## [Exercise objective]
Return a copy of every line in the data below that contains "check".

## [Source material]

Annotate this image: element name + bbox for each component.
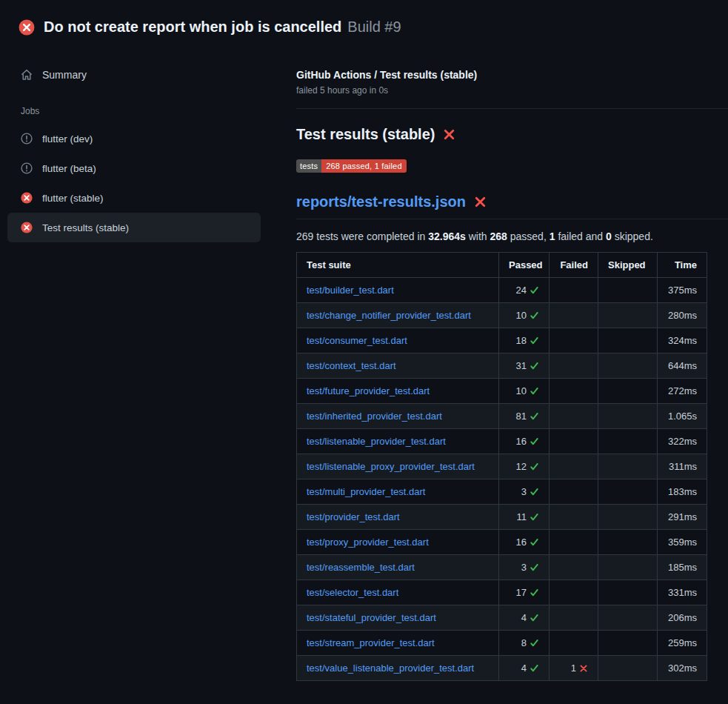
table-row: test/multi_provider_test.dart3183ms <box>297 479 707 505</box>
build-number: Build #9 <box>347 19 401 36</box>
sidebar-job-flutter-dev[interactable]: flutter (dev) <box>7 124 261 153</box>
suite-cell: test/inherited_provider_test.dart <box>297 404 499 429</box>
skipped-cell <box>598 278 658 303</box>
jobs-list: flutter (dev)flutter (beta)flutter (stab… <box>7 124 261 242</box>
sidebar-job-flutter-beta[interactable]: flutter (beta) <box>7 153 261 183</box>
suite-link[interactable]: test/consumer_test.dart <box>307 335 407 346</box>
column-header-skipped: Skipped <box>598 253 658 278</box>
failed-cell <box>550 580 598 605</box>
sidebar: Summary Jobs flutter (dev)flutter (beta)… <box>0 41 273 242</box>
sidebar-job-flutter-stable[interactable]: flutter (stable) <box>7 183 261 213</box>
suite-link[interactable]: test/future_provider_test.dart <box>307 385 430 396</box>
suite-link[interactable]: test/context_test.dart <box>307 360 396 371</box>
time-cell: 1.065s <box>658 404 707 429</box>
job-label: flutter (beta) <box>42 163 96 174</box>
passed-cell-count: 16 <box>516 537 527 548</box>
sidebar-job-test-results-stable[interactable]: Test results (stable) <box>7 213 261 242</box>
jobs-heading: Jobs <box>21 106 261 116</box>
table-row: test/builder_test.dart24375ms <box>297 278 707 303</box>
test-results-table: Test suitePassedFailedSkippedTime test/b… <box>296 252 707 681</box>
skipped-cell <box>598 328 658 353</box>
skipped-cell <box>598 530 658 555</box>
sidebar-item-summary[interactable]: Summary <box>7 63 261 87</box>
suite-cell: test/proxy_provider_test.dart <box>297 530 499 555</box>
passed-cell-count: 24 <box>516 285 527 296</box>
failed-cell <box>550 530 598 555</box>
time-cell: 280ms <box>658 303 707 328</box>
table-row: test/provider_test.dart11291ms <box>297 505 707 530</box>
alert-circle-icon <box>21 162 33 174</box>
job-label: flutter (stable) <box>42 193 104 204</box>
divider <box>296 108 728 109</box>
table-row: test/stateful_provider_test.dart4206ms <box>297 605 707 631</box>
time-cell: 331ms <box>658 580 707 605</box>
check-icon <box>530 537 539 547</box>
suite-cell: test/listenable_proxy_provider_test.dart <box>297 454 499 479</box>
failed-cell <box>550 303 598 328</box>
table-header-row: Test suitePassedFailedSkippedTime <box>297 253 707 278</box>
suite-cell: test/reassemble_test.dart <box>297 555 499 580</box>
skipped-cell <box>598 404 658 429</box>
time-cell: 206ms <box>658 605 707 631</box>
passed-cell: 18 <box>499 328 550 353</box>
passed-cell: 17 <box>499 580 550 605</box>
check-icon <box>530 285 539 295</box>
suite-link[interactable]: test/stateful_provider_test.dart <box>307 612 436 623</box>
failed-cell <box>550 278 598 303</box>
failed-cell-count: 1 <box>571 663 576 674</box>
suite-cell: test/stateful_provider_test.dart <box>297 605 499 631</box>
table-row: test/value_listenable_provider_test.dart… <box>297 656 707 681</box>
suite-link[interactable]: test/selector_test.dart <box>307 587 398 598</box>
suite-link[interactable]: test/proxy_provider_test.dart <box>307 537 429 548</box>
passed-cell: 3 <box>499 479 550 505</box>
passed-cell-count: 11 <box>517 511 527 522</box>
failed-cell <box>550 379 598 404</box>
table-row: test/context_test.dart31644ms <box>297 353 707 379</box>
failed-cell <box>550 454 598 479</box>
check-icon <box>530 487 539 497</box>
passed-cell: 31 <box>499 353 550 379</box>
column-header-failed: Failed <box>550 253 598 278</box>
suite-link[interactable]: test/stream_provider_test.dart <box>307 637 435 648</box>
check-icon <box>530 411 539 421</box>
status-line: failed 5 hours ago in 0s <box>296 85 728 96</box>
passed-cell-count: 18 <box>516 335 527 346</box>
failed-cell <box>550 479 598 505</box>
table-row: test/inherited_provider_test.dart811.065… <box>297 404 707 429</box>
suite-link[interactable]: test/change_notifier_provider_test.dart <box>307 310 471 321</box>
time-cell: 322ms <box>658 429 707 454</box>
suite-link[interactable]: test/reassemble_test.dart <box>307 562 415 573</box>
alert-circle-icon <box>21 133 33 145</box>
summary-sentence: 269 tests were completed in 32.964s with… <box>296 230 728 242</box>
failed-cell <box>550 404 598 429</box>
passed-cell: 4 <box>499 656 550 681</box>
time-cell: 324ms <box>658 328 707 353</box>
table-row: test/listenable_proxy_provider_test.dart… <box>297 454 707 479</box>
passed-cell-count: 10 <box>516 385 527 396</box>
report-link[interactable]: reports/test-results.json <box>296 193 466 210</box>
cross-icon <box>579 664 588 673</box>
table-row: test/change_notifier_provider_test.dart1… <box>297 303 707 328</box>
passed-cell: 11 <box>499 505 550 530</box>
suite-link[interactable]: test/listenable_provider_test.dart <box>307 436 446 447</box>
failed-cell <box>550 555 598 580</box>
passed-cell-count: 16 <box>516 436 527 447</box>
suite-link[interactable]: test/multi_provider_test.dart <box>307 486 425 497</box>
tests-status-badge: tests 268 passed, 1 failed <box>296 159 407 173</box>
suite-link[interactable]: test/listenable_proxy_provider_test.dart <box>307 461 475 472</box>
table-row: test/stream_provider_test.dart8259ms <box>297 631 707 656</box>
page-layout: Summary Jobs flutter (dev)flutter (beta)… <box>0 41 728 681</box>
check-icon <box>530 638 539 648</box>
summary-text: with <box>466 230 490 242</box>
suite-link[interactable]: test/provider_test.dart <box>307 511 400 522</box>
suite-link[interactable]: test/inherited_provider_test.dart <box>307 411 442 422</box>
check-icon <box>530 512 539 522</box>
passed-cell-count: 12 <box>516 461 527 472</box>
skipped-cell <box>598 379 658 404</box>
table-row: test/proxy_provider_test.dart16359ms <box>297 530 707 555</box>
suite-link[interactable]: test/value_listenable_provider_test.dart <box>307 663 474 674</box>
time-cell: 302ms <box>658 656 707 681</box>
suite-link[interactable]: test/builder_test.dart <box>307 285 394 296</box>
skipped-cell <box>598 605 658 631</box>
passed-cell: 24 <box>499 278 550 303</box>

## [Your solution]
check-icon <box>530 537 539 547</box>
check-icon <box>530 285 539 295</box>
check-icon <box>530 487 539 497</box>
check-icon <box>530 411 539 421</box>
check-icon <box>530 638 539 648</box>
check-icon <box>530 512 539 522</box>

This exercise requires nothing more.